Input material
* * * * *

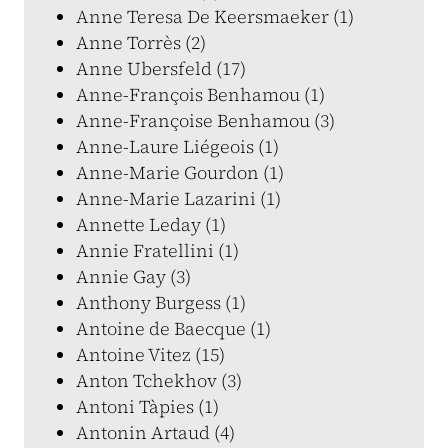
Anne Teresa De Keersmaeker (1)
Anne Torrès (2)
Anne Ubersfeld (17)
Anne-François Benhamou (1)
Anne-Françoise Benhamou (3)
Anne-Laure Liégeois (1)
Anne-Marie Gourdon (1)
Anne-Marie Lazarini (1)
Annette Leday (1)
Annie Fratellini (1)
Annie Gay (3)
Anthony Burgess (1)
Antoine de Baecque (1)
Antoine Vitez (15)
Anton Tchekhov (3)
Antoni Tàpies (1)
Antonin Artaud (4)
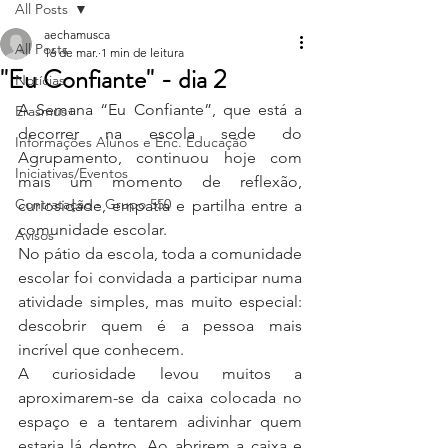
All Posts
aechamusca
All Posts
16 de mar.
1 min de leitura
"Eu Confiante" - dia 2
Notícias
A Semana “Eu Confiante”, que está a 
Erasmus+
decorrer na escola sede do 
Informações Alunos e Enc. Educação
Agrupamento, continuou hoje com 
Iniciativas/Eventos
mais um momento de reflexão, 
Contratação - Grupo 550
curiosidade, empatia e partilha entre a 
comunidade escolar.
Avisos
No pátio da escola, toda a comunidade 
escolar foi convidada a participar numa 
atividade simples, mas muito especial: 
descobrir quem é a pessoa mais 
incrível que conhecem.
A curiosidade levou muitos a 
aproximarem-se da caixa colocada no 
espaço e a tentarem adivinhar quem 
estaria lá dentro. Ao abrirem a caixa e 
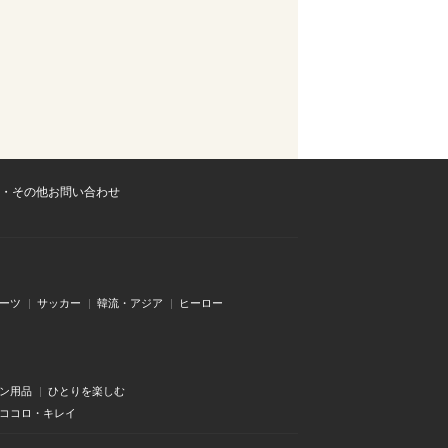
・その他お問い合わせ
ーツ
サッカー
韓流・アジア
ヒーロー
ン用品
ひとりを楽しむ
・ココロ・キレイ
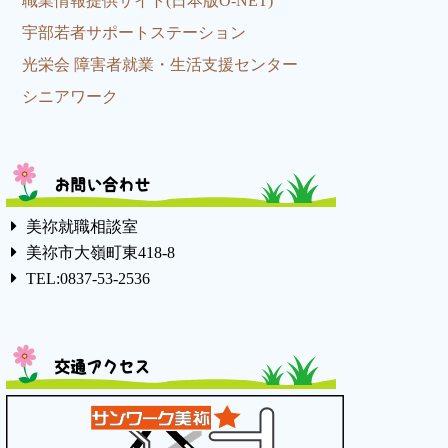
職業情報提供サイト(日本版O-NET)
宇部若者サポートステーション
光栄会 障害者就業・生活支援センター
シニアワーク
お問い合わせ
美祢就職相談室
美祢市大嶺町東418-8
TEL:0837-53-2536
交通アクセス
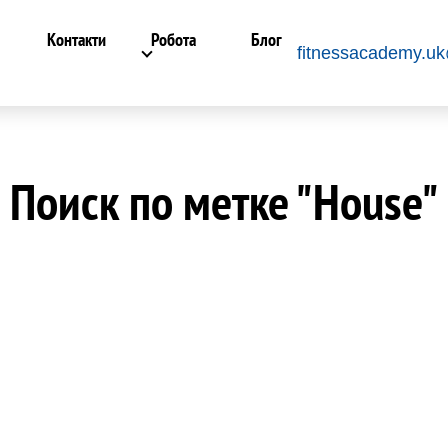
Контакти
Робота
Блог
fitnessacademy.u
Поиск по метке "House"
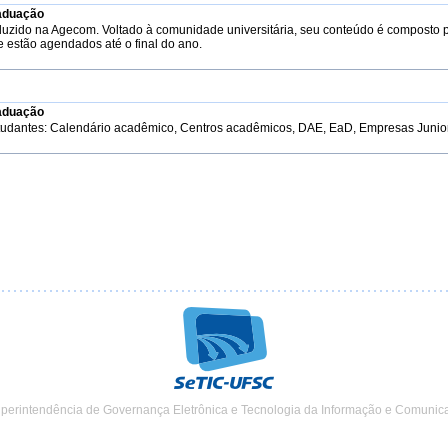
aduação
duzido na Agecom. Voltado à comunidade universitária, seu conteúdo é composto 
e estão agendados até o final do ano.
aduação
tudantes: Calendário acadêmico, Centros acadêmicos, DAE, EaD, Empresas Junior, 
uperintendência de Governança Eletrônica e Tecnologia da Informação e Comunic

* * * * *

Problem details
Using the listing above, show each line holding the string "quem".

Output of the task
descobrir quem é a pessoa mais 
espaço e a tentarem adivinhar quem 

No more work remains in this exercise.